**Assignment:**
In the listing beneath this line, copy exactly the lines starting with the one containing "Ολοσχερής καταστροφή" and going on through the one containing "agradecer ao Reinaldo Azambuja, a ponte do".

**Dataset extract:**
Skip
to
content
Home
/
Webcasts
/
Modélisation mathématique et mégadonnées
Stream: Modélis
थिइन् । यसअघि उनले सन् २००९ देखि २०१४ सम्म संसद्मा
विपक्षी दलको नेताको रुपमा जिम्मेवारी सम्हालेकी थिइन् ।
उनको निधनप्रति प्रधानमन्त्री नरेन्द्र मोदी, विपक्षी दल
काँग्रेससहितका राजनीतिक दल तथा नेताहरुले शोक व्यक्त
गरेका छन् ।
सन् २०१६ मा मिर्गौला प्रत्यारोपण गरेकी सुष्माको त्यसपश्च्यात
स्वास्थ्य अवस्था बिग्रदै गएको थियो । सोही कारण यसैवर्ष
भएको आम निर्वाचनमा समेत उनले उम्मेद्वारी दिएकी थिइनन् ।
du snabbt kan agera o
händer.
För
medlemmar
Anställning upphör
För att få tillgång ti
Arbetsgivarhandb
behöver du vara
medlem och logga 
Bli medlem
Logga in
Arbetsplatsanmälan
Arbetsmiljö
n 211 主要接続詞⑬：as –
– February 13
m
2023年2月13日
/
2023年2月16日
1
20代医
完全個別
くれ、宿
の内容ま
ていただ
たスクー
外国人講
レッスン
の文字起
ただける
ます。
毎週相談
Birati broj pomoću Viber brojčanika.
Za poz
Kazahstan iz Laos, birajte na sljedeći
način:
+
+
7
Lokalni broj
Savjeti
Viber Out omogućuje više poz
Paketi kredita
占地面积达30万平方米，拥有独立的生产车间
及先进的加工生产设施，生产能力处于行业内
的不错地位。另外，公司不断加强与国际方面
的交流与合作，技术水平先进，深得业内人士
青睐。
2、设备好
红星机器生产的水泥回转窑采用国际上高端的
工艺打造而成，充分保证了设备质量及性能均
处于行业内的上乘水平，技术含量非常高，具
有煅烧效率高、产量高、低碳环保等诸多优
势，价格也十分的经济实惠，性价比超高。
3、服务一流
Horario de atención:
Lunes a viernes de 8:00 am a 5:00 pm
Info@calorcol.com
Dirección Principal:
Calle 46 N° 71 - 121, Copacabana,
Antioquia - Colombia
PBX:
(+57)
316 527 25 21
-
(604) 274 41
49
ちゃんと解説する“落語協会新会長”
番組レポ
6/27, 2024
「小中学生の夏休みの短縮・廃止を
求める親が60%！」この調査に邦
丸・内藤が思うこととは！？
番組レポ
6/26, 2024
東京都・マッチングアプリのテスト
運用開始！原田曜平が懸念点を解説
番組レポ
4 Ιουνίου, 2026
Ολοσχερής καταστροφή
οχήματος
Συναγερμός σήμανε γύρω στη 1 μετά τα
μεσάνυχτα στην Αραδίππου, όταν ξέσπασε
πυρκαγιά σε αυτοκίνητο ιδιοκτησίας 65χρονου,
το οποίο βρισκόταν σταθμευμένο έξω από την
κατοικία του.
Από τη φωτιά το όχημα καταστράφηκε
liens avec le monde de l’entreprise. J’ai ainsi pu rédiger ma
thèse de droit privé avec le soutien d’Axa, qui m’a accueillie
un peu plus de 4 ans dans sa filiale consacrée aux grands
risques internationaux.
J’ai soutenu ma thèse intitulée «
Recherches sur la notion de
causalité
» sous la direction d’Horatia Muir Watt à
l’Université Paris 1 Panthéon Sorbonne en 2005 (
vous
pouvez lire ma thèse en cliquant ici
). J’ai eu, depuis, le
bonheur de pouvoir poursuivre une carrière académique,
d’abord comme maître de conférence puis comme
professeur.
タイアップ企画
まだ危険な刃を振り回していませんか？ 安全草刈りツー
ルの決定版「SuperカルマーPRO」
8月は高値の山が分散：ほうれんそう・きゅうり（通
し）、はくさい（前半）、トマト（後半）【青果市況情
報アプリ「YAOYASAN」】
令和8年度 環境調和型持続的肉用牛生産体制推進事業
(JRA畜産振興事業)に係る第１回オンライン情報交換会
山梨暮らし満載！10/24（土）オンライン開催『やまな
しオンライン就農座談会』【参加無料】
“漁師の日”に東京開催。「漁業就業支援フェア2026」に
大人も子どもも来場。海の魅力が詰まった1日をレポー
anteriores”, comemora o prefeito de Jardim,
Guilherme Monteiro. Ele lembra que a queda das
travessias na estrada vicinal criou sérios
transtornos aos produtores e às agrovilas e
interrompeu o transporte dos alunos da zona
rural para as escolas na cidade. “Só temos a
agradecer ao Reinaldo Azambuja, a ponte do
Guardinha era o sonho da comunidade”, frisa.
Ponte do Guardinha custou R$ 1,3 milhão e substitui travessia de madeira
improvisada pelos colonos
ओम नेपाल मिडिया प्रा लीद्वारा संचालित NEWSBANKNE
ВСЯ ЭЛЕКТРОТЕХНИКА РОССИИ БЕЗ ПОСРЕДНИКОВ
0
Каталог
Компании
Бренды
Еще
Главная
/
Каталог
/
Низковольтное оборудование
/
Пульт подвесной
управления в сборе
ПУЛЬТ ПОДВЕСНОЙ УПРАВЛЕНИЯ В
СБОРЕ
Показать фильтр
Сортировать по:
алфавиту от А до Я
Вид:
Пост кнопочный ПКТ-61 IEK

**Written reply:**
Ολοσχερής καταστροφή
οχήματος
Συναγερμός σήμανε γύρω στη 1 μετά τα
μεσάνυχτα στην Αραδίππου, όταν ξέσπασε
πυρκαγιά σε αυτοκίνητο ιδιοκτησίας 65χρονου,
το οποίο βρισκόταν σταθμευμένο έξω από την
κατοικία του.
Από τη φωτιά το όχημα καταστράφηκε
liens avec le monde de l’entreprise. J’ai ainsi pu rédiger ma
thèse de droit privé avec le soutien d’Axa, qui m’a accueillie
un peu plus de 4 ans dans sa filiale consacrée aux grands
risques internationaux.
J’ai soutenu ma thèse intitulée «
Recherches sur la notion de
causalité
» sous la direction d’Horatia Muir Watt à
l’Université Paris 1 Panthéon Sorbonne en 2005 (
vous
pouvez lire ma thèse en cliquant ici
). J’ai eu, depuis, le
bonheur de pouvoir poursuivre une carrière académique,
d’abord comme maître de conférence puis comme
professeur.
タイアップ企画
まだ危険な刃を振り回していませんか？ 安全草刈りツー
ルの決定版「SuperカルマーPRO」
8月は高値の山が分散：ほうれんそう・きゅうり（通
し）、はくさい（前半）、トマト（後半）【青果市況情
報アプリ「YAOYASAN」】
令和8年度 環境調和型持続的肉用牛生産体制推進事業
(JRA畜産振興事業)に係る第１回オンライン情報交換会
山梨暮らし満載！10/24（土）オンライン開催『やまな
しオンライン就農座談会』【参加無料】
“漁師の日”に東京開催。「漁業就業支援フェア2026」に
大人も子どもも来場。海の魅力が詰まった1日をレポー
anteriores”, comemora o prefeito de Jardim,
Guilherme Monteiro. Ele lembra que a queda das
travessias na estrada vicinal criou sérios
transtornos aos produtores e às agrovilas e
interrompeu o transporte dos alunos da zona
rural para as escolas na cidade. “Só temos a
agradecer ao Reinaldo Azambuja, a ponte do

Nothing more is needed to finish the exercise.